Given records.
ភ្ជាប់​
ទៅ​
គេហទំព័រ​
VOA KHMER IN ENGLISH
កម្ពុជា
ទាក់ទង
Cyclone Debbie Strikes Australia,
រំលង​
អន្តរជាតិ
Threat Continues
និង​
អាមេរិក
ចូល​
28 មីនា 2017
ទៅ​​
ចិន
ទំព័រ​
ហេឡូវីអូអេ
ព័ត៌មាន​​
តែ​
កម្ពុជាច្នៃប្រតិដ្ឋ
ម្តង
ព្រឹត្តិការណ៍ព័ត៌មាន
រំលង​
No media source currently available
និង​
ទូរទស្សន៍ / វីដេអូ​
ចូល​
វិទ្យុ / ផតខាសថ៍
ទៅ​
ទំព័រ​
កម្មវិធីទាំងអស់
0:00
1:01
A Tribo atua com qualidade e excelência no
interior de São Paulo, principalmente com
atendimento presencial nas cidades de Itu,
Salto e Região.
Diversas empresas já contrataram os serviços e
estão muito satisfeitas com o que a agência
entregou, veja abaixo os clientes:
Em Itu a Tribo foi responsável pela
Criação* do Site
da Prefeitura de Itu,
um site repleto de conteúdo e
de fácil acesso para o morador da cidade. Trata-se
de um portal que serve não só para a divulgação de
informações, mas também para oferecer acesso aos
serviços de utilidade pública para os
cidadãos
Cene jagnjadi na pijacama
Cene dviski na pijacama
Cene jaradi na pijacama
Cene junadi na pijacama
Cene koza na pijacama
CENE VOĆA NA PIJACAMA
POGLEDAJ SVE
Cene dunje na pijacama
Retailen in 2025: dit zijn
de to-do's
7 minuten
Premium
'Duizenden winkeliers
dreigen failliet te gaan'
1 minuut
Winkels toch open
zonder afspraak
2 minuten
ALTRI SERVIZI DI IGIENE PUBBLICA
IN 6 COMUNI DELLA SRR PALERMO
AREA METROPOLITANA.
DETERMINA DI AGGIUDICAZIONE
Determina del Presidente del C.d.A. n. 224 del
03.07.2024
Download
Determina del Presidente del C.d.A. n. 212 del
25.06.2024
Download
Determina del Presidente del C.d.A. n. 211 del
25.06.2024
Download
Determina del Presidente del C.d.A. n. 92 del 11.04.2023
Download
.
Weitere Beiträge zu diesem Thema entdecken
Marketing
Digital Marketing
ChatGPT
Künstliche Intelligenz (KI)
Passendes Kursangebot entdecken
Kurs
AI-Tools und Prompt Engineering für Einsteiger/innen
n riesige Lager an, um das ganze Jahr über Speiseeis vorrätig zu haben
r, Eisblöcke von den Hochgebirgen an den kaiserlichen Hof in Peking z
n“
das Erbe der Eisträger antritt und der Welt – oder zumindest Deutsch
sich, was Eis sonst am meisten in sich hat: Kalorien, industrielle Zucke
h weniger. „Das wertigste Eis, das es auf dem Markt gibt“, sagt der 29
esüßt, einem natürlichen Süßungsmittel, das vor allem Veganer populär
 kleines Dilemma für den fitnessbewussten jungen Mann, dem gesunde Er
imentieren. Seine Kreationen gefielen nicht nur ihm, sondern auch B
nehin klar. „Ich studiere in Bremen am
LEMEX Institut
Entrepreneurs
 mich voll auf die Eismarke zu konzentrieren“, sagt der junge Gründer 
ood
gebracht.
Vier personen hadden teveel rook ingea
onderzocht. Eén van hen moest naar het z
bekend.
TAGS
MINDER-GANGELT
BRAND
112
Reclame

Problem details.
Exactly how many lines of the records include "entdecken"? Provide the number by itself.

Answer to the problem.
2